Enabling systems external to the enterprise that provide direct support to the system-of-interest (e.g., supplier systems, supply chain partner systems, contractor systems)


Locking Down the System and Early Detection


Working with all of the system stakeholders, systems security engineers employ the appropriate security design concepts and engineering practices to deliver a system that is both defensible and resilient. The engineering objectives are two-fold: (1) make a successful attack difficult, and (2) detect an attack when it is underway. If an attack is possible but difficult, the cost to the adversary increases—and sometimes dramatically. This may deter the adversary and when combined with the "damage limitation" component of a multi-dimensional protection strategy, reduce the adversary’s return on investment. Detecting an attack when it is underway rather than after the fact (i.e., post-forensics), enables a real-time organizational response. A real-time detection capability may deter an attack—because for many adversaries, stealth is critical.


The Secret Sauce


During the systems engineering process, security engineers conduct extensive “systems analyses” to examine the effects of both known threats and threats that could emerge (i.e., the unexpected threats). The war gaming and “what if” scenarios allow the security engineers to “think like the adversaries” and secure the functions of the system—making security, like safety, an inherent property of the system. The security engineers are working “below the waterline” to minimize the attack surface, eliminate the dependency on the trust of one system element to serve another element (i.e., employ zero trust concepts), limit system functionality to only essential functions (i.e., implement the concept of least functionality), minimize privileges for system users and administrators (i.e., employ the concept of least privilege), and ensure logical and physical component isolation.

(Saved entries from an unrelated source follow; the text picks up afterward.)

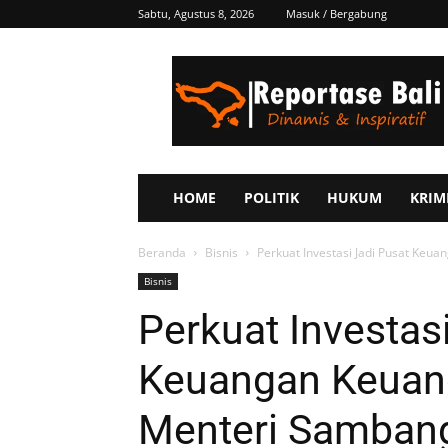
Sabtu, Agustus 8, 2026
Masuk / Bergabung
Reportase
Bali
HOME
POLITIK
HUKUM
KRIM
Beranda
Bisnis
Perkuat Investasi Jadi Pusat Keu
Bisnis
Perkuat Investas
Keuangan Keuan
Menteri Sambang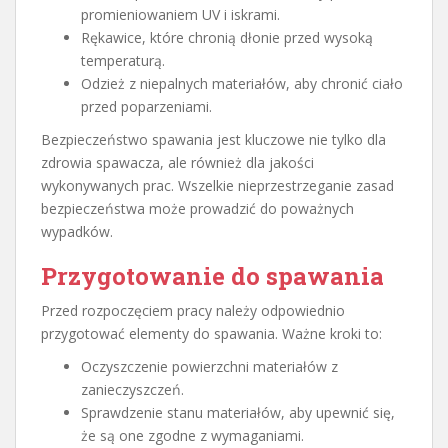
promieniowaniem UV i iskrami.
Rękawice, które chronią dłonie przed wysoką
temperaturą.
Odzież z niepalnych materiałów, aby chronić ciało
przed poparzeniami.
Bezpieczeństwo spawania jest kluczowe nie tylko dla
zdrowia spawacza, ale również dla jakości
wykonywanych prac. Wszelkie nieprzestrzeganie zasad
bezpieczeństwa może prowadzić do poważnych
wypadków.
Przygotowanie do spawania
Przed rozpoczęciem pracy należy odpowiednio
przygotować elementy do spawania. Ważne kroki to:
Oczyszczenie powierzchni materiałów z
zanieczyszczeń.
Sprawdzenie stanu materiałów, aby upewnić się,
że są one zgodne z wymaganiami.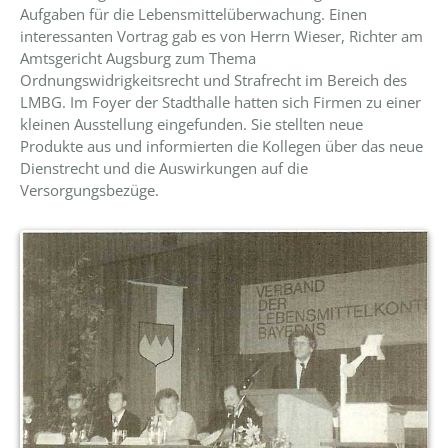
Aufgaben für die Lebensmittelüberwachung. Einen
interessanten Vortrag gab es von Herrn Wieser, Richter am
Amtsgericht Augsburg zum Thema
Ordnungswidrigkeitsrecht und Strafrecht im Bereich des
LMBG. Im Foyer der Stadthalle hatten sich Firmen zu einer
kleinen Ausstellung eingefunden. Sie stellten neue
Produkte aus und informierten die Kollegen über das neue
Dienstrecht und die Auswirkungen auf die
Versorgungsbezüge.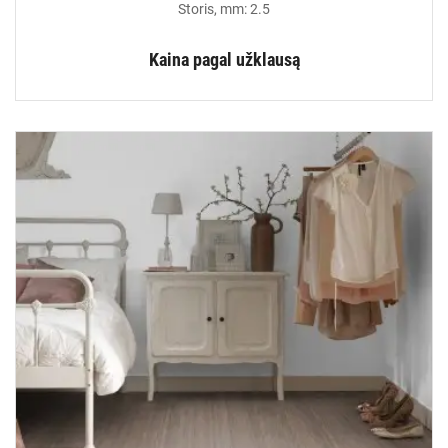
Storis, mm: 2.5
Kaina pagal užklausą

To return to the football analogy, the security engineers are like the linebackers and defensive safeties who “back stop” the defensive front line, providing a defense that can stop the runners when they break those initial tackles. The security engineers employ disciplined and structured engineering concepts and processes to help stop attacks, limit the damage of those attacks when they occur, and ensure the system is sufficiently secure to carry out its essential missions and business operations—making the system “resilient.”


Security Engineering—Good for Me, Good for You, Good for Everyone


Employing state-of-the-art practices in systems security engineering is important in every part of the eco-system. This includes enterprises that are conducting day-to-day business and suppliers in the supply chain who are providing key components for the systems supporting those businesses. Protection of commercial product development processes in the supply chain and trusted distribution are every bit as important as protecting the systems on the front lines supporting mission essential operations. Adversaries look for weaknesses in the eco-system and ways to target and scale their attacks to receive the maximum return on their investment.


It is important that systems are designed securely from day zero to meet mission and business needs, so adversaries don't go around your designed infrastructure and introduce additional risk. That said, maybe it’s time to rethink our defensive cybersecurity strategy and bring in some linebackers and defensive backs to help strengthen our front line defenders. Good defenses can stop the running game. Very good defenses can stop the running game and the passing game. Championship defenses can stop the running game, the passing game, and the unexpected plays that the other team may throw at them. What does your defense look like?